We have written from time to time around here about music and the space program. In 1962, the Telstar communications satellite inspired a number of records, including the #1 hit of the same name by the Tornadoes. The tradition of the musical space wake-up began during the Gemini era and continued through the end of the space-shuttle program. In early 1972, with nine Apollo missions in the books and two more set to fly that year, a group of British studio musicians called Apollo 100 scored a Top-10 hit with “Joy.” In 1973, the Ventures (who had cut a version of “Telstar” back in the day) recorded “Skylab (Passport to the Future),” which spent a couple of weeks on the Easy Listening chart. Other space-inspired songs from the 60s and 70s include “Space Oddity” and “Rocket Man” and “Space Truckin’,” the 80s hit “Major Tom (Coming Home)” and a number of spacey film soundtracks that span the decades. But the historic flight of Apollo 11 was especially inspirational, as you’ll see on the flip.
—The most timely of the Apollo 11-inspired tunes was “Moonflight” by Vik Venus, which features cut-ins from Buddah Records bubblegum acts. It charted in June, a month before Apollo 11’s flight, and began its brief Top 40 run during the week of July 26, peaking at #38 two weeks later. “Moonflight” is voiced by New York DJ Jack Spector and was produced by Lewis Merenstein, a versatile man to be sure, one year removed from producing Van Morrison’s Astral Weeks.
—Cut-in godfather Dickie Goodman’s own Apollo 11 entry, “Luna Trip,” spent a couple of weeks on the Hot 100 in September 1969, reaching #95. Like most Goodman songs, the clips used for the cut-ins provide a good summary of the big hits of the moment.
—Late in 1969, Joe Simon cut “Moon Walk (Parts 1 and 2).” It was recorded in Nashville with several of the city’s top studio cats and produced by influential DJ John R (Richbourg). It’s incredibly damn funky, although its connection to the Apollo mission is fairly tenuous at first—Joe tells his lady he can’t stop loving her while saying she’s got him doing the moon walk, whatever that means. Only later do things get a bit more explicit, when Joe explains the step and finally says, “Here come some rocks / A little of that moon dust / Put it in your bag / Walk home with me now.” “Moon Walk” reached #54 on the Hot 100 in an eight-week run starting in January 1970.
—Also in 1969, a Belgian group called the Tenderfoot Kids recorded a song called “Apollo 11,” one of several singles they made in 1969 and 1970. The Internet knows precious little about it. I can’t make out much of the lyric, although the last of it seems to include an airport PA announcement of some sort.

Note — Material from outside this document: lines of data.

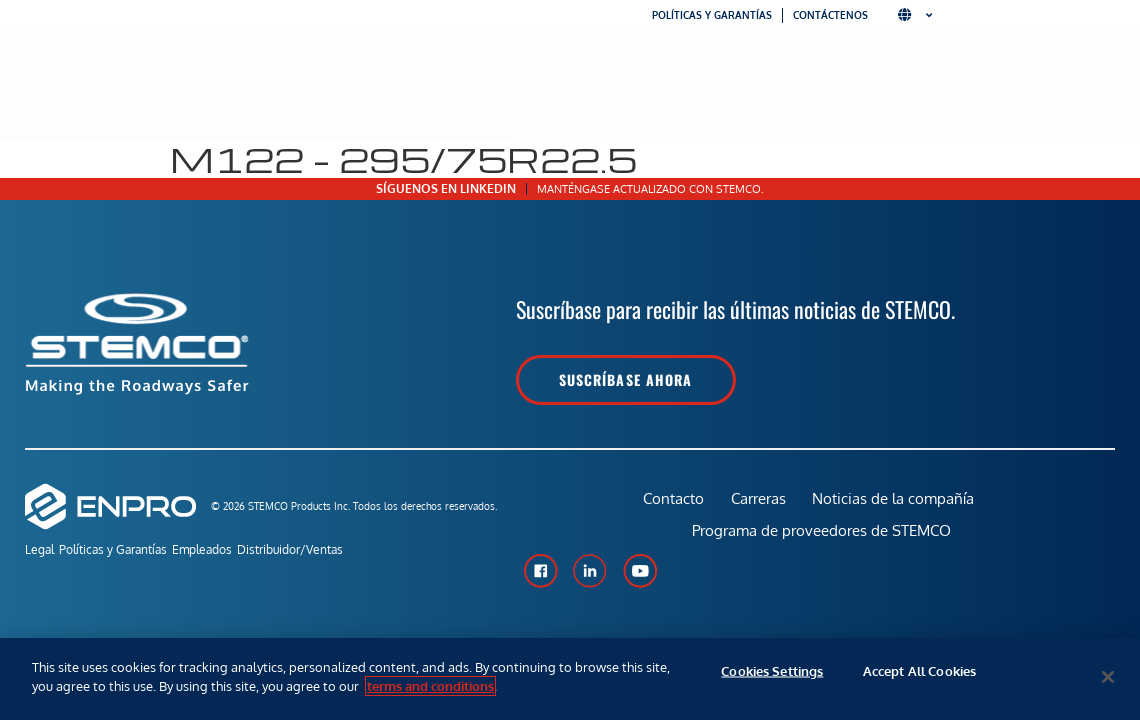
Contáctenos (830, 15)
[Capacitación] (1050, 83)
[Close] (1108, 677)
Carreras (757, 505)
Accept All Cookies (919, 677)
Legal (39, 552)
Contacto (669, 505)
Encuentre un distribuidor (894, 111)
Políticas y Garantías (128, 552)
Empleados (232, 552)
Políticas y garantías (712, 15)
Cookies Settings (772, 677)
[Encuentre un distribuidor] (893, 72)
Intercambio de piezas (740, 111)
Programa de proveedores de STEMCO (822, 551)
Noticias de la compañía (896, 505)
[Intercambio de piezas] (740, 72)
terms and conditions (430, 686)
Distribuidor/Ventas (335, 552)
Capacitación (1051, 111)
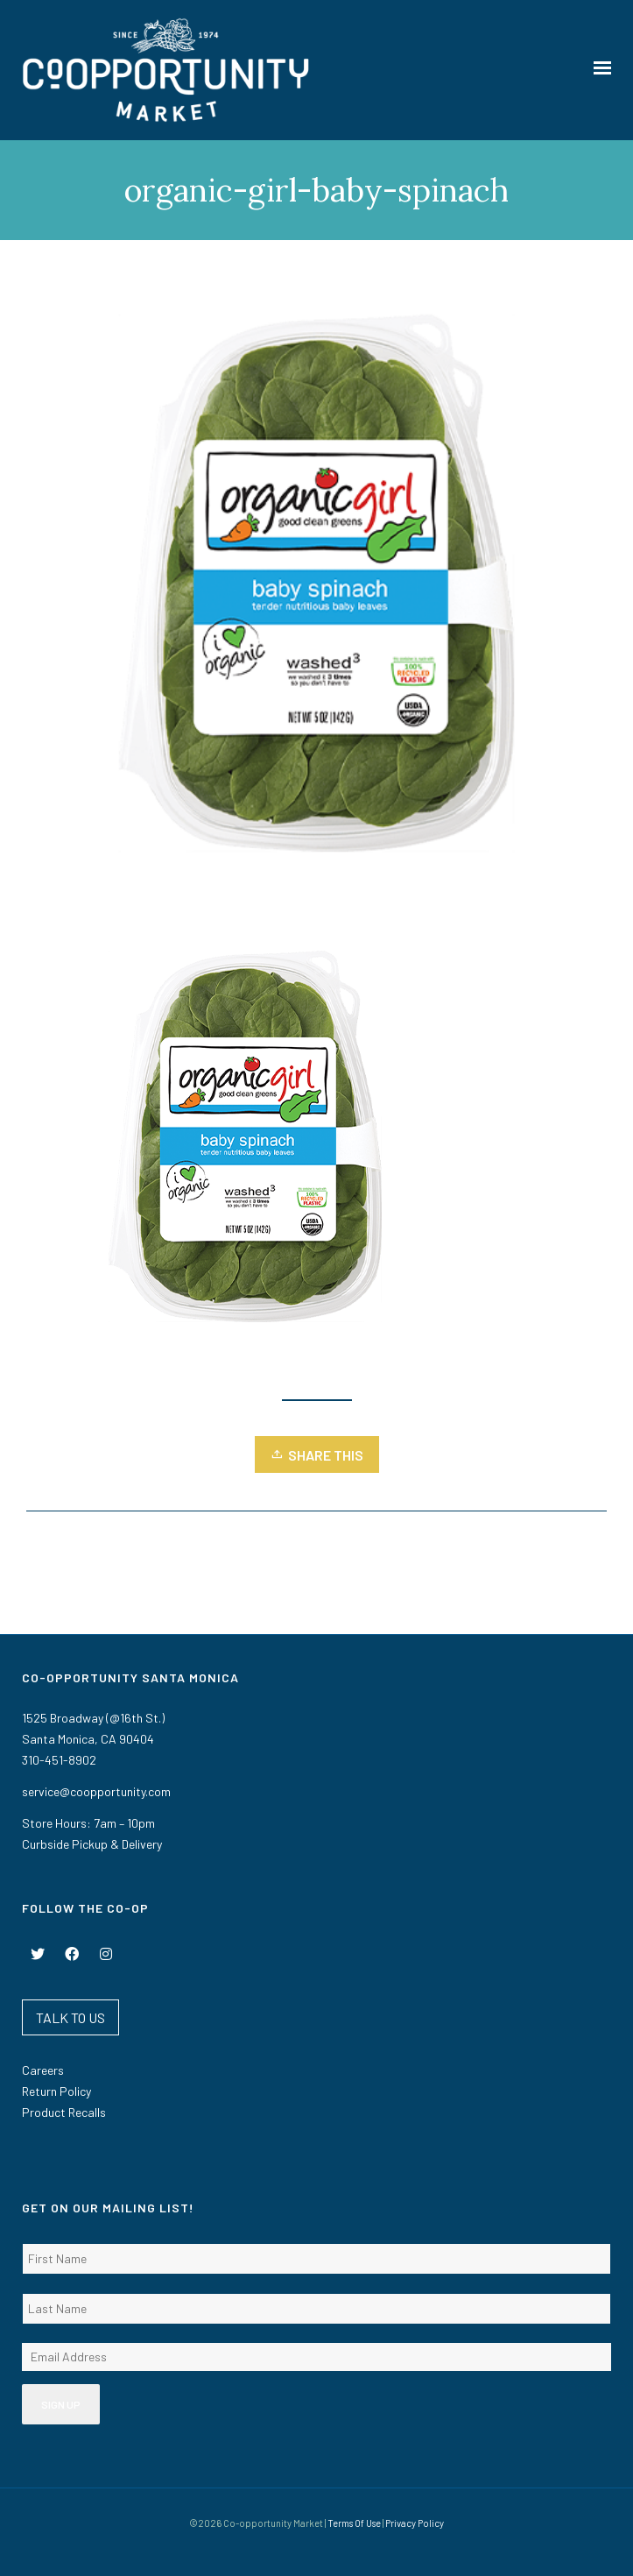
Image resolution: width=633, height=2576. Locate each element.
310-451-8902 (59, 1759)
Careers (43, 2070)
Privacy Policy (414, 2523)
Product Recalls (64, 2112)
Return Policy (56, 2091)
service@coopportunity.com (96, 1791)
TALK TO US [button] (70, 2017)
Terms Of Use (354, 2523)
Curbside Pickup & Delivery (92, 1843)
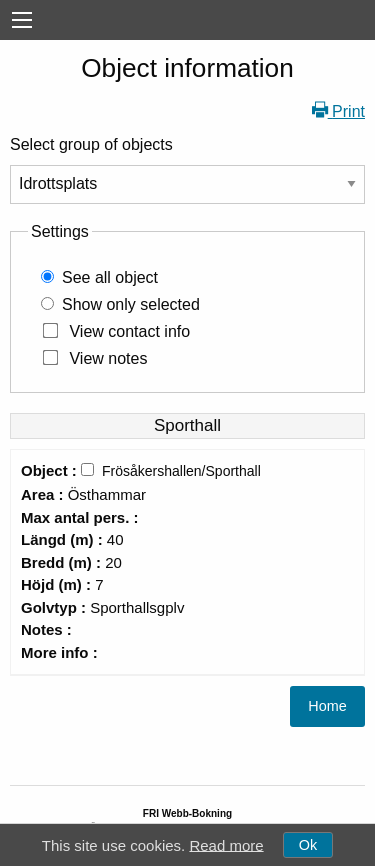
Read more (226, 844)
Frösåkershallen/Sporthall (181, 471)
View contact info (129, 331)
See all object (110, 277)
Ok (308, 845)
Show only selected (131, 304)
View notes (108, 358)
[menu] (22, 20)
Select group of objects (91, 144)
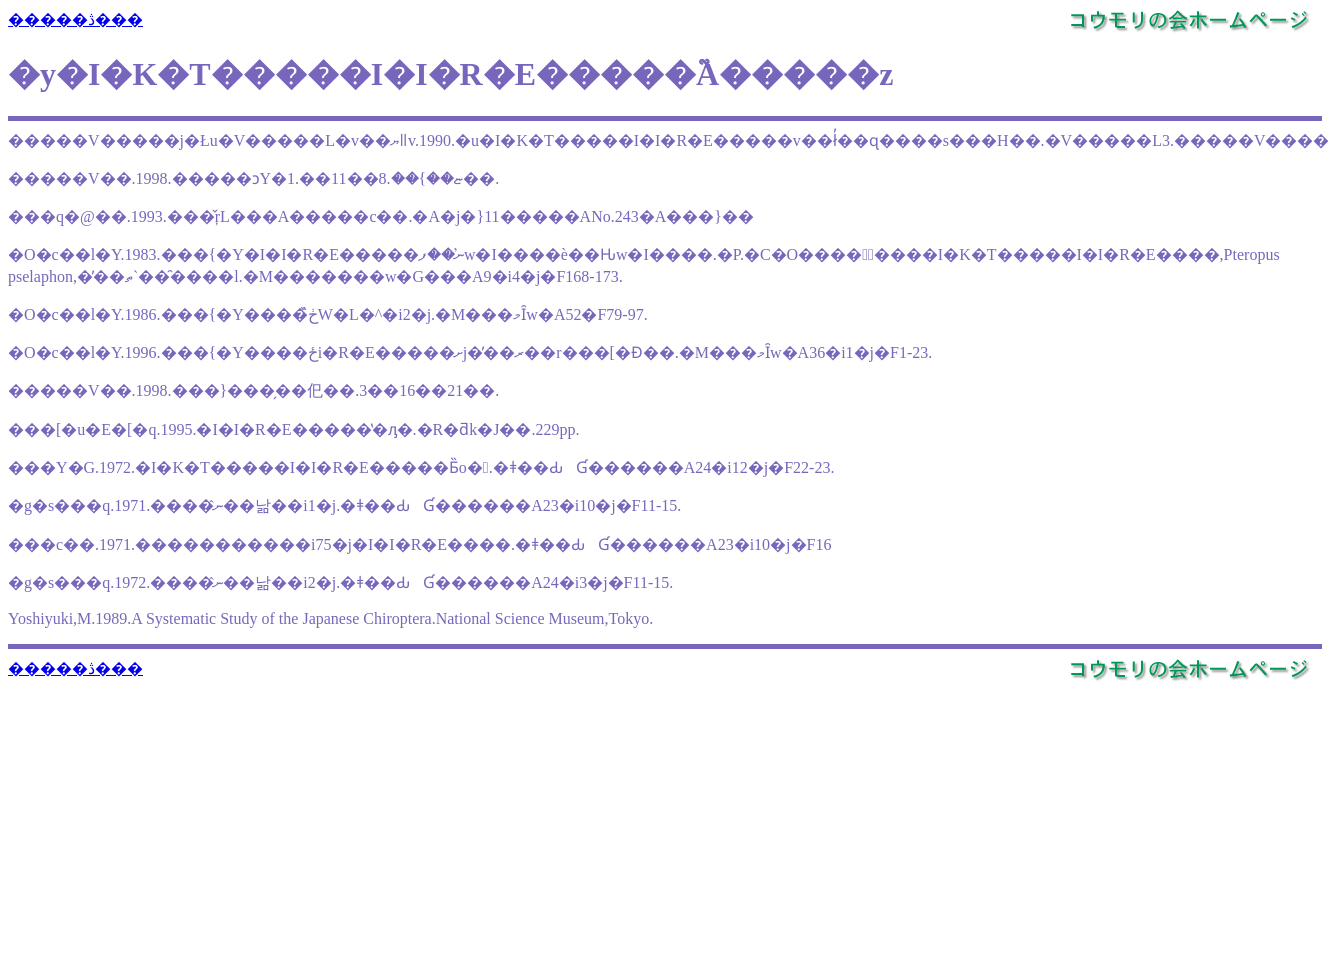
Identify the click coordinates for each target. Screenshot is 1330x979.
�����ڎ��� (75, 19)
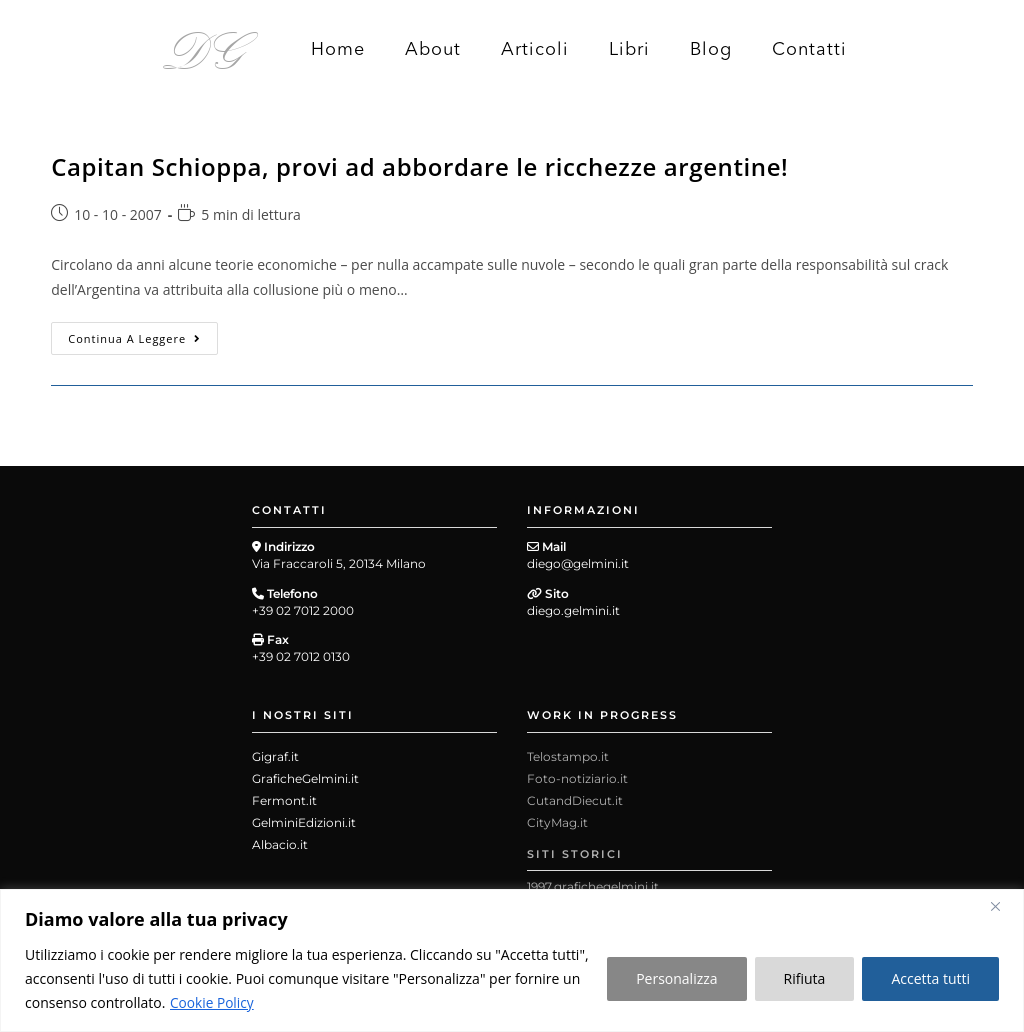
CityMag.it (557, 822)
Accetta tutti (930, 978)
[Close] (1003, 906)
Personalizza (676, 978)
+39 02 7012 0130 (301, 656)
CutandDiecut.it (575, 800)
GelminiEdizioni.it (304, 822)
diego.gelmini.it (573, 610)
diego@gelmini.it (578, 563)
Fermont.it (284, 800)
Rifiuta (805, 978)
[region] (512, 960)
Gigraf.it (275, 756)
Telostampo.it (568, 756)
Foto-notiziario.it (577, 778)
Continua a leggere (143, 334)
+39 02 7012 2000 (303, 610)
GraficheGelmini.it (305, 778)
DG (204, 48)
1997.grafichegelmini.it (593, 886)
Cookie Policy (213, 1002)
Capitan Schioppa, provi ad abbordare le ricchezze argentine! (419, 166)
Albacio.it (280, 844)
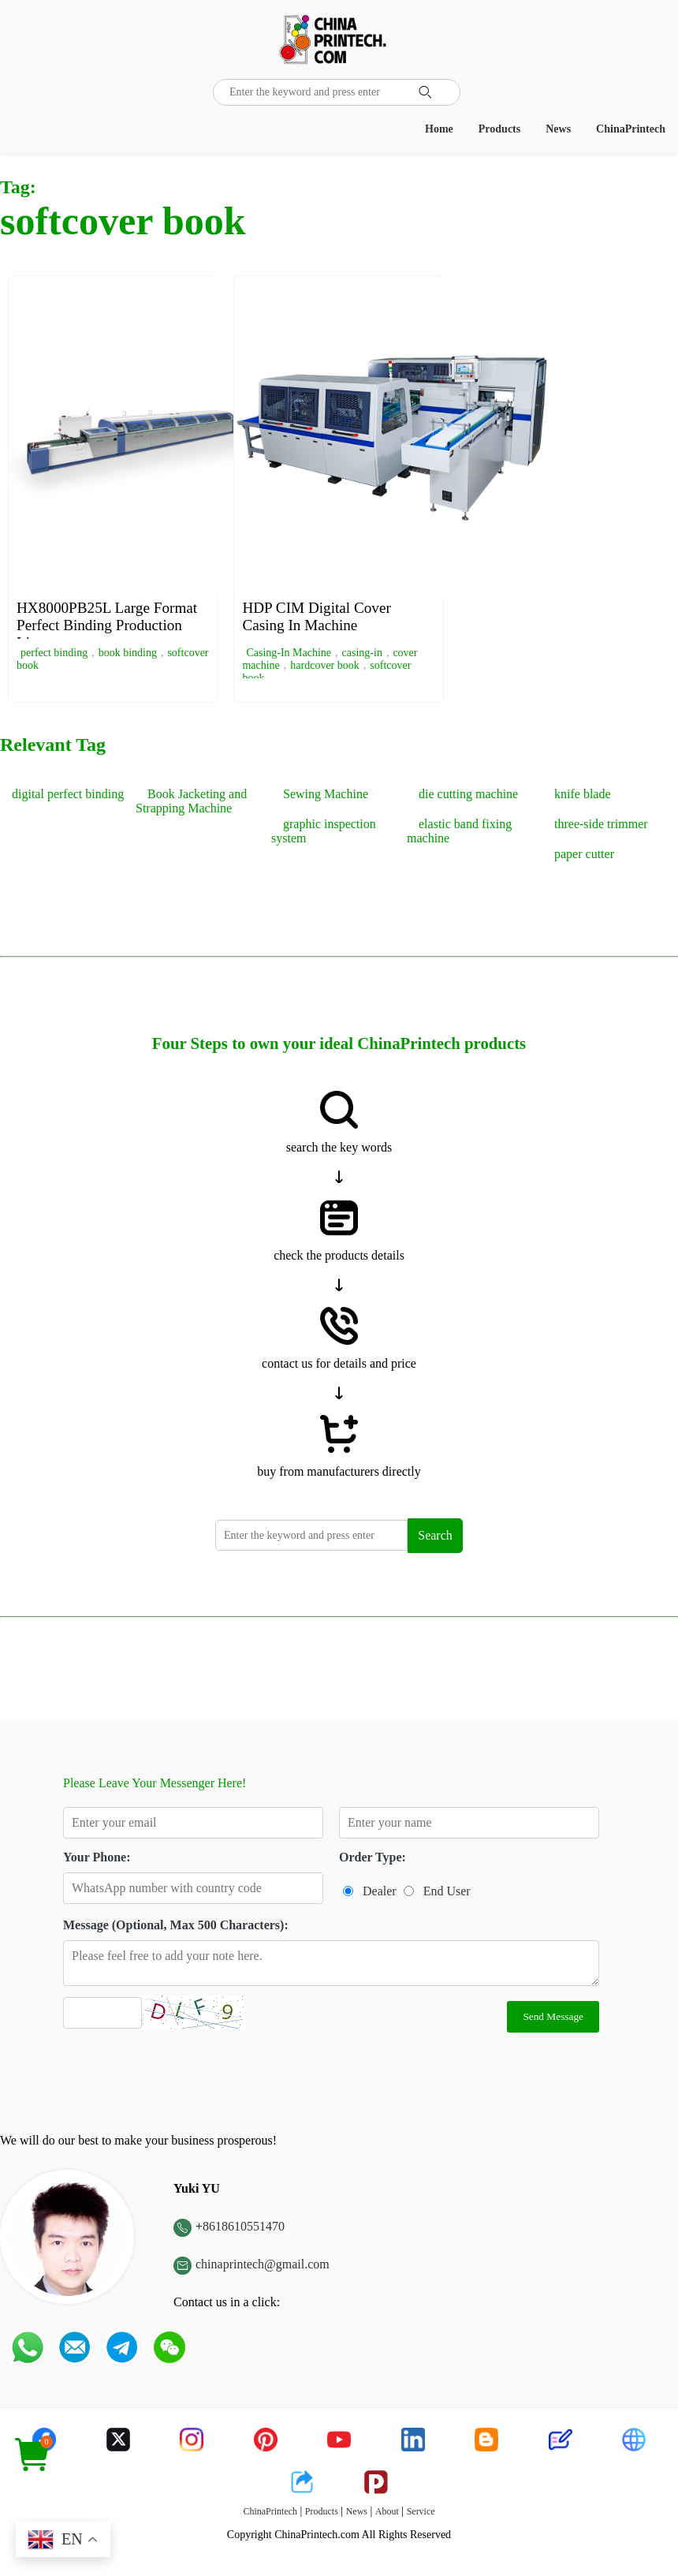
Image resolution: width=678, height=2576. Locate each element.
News (558, 129)
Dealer (380, 1891)
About (387, 2511)
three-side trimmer (601, 824)
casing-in (362, 653)
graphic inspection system (323, 831)
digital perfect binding (68, 794)
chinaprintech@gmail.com (263, 2264)
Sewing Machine (325, 794)
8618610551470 (244, 2226)
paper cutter (584, 854)
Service (421, 2511)
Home (439, 129)
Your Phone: (97, 1857)
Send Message (553, 2016)
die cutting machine (468, 794)
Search (435, 1535)
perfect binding (54, 653)
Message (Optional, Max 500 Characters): (176, 1925)
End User (447, 1891)
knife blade (582, 794)
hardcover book (324, 665)
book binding (128, 653)
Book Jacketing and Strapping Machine (191, 801)
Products (499, 129)
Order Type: (372, 1857)
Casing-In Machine (288, 653)
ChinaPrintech (630, 129)
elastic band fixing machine (459, 831)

If the YouTuber who posted it is accurate, it reads (translated to English), “All those passengers to the space flight number one, please go to gate number 12 for immediate embarkation.” Whoever the Tenderfoot Kids were, they must have listened to their share of Cream records, because “Apollo 11” sounds like it should be one. It didn’t chart in the States, and may never have been released here.
—On The Ballad of Easy Rider, which was being recorded during the Apollo 11 summer, the Byrds did “Armstrong, Aldrin, and Collins,” a brief throwaway that nevertheless would have felt highly meaningful when the album came out that fall.
—Ian Anderson of Jethro Tull used
lunar command module pilot Michael Collins as a metaphor for loneliness in “For Michael Collins, Jeffrey, and Me,” which appeared on Benefit, released in 1970: “It’s on my mind I’m left behind / When I should have been there walking with you.”
—The best of the Apollo-themed songs was written by John Stewart (of Kingston Trio/Bombs Away Dream Babies fame) and first recorded by Reg Lindsay, an Australian country singer. In 1974, Lobo covered “Armstrong” for his album Just a Singer. It’s about the way the people of our troubled world united for a just a moment to watch one of us walk on the moon.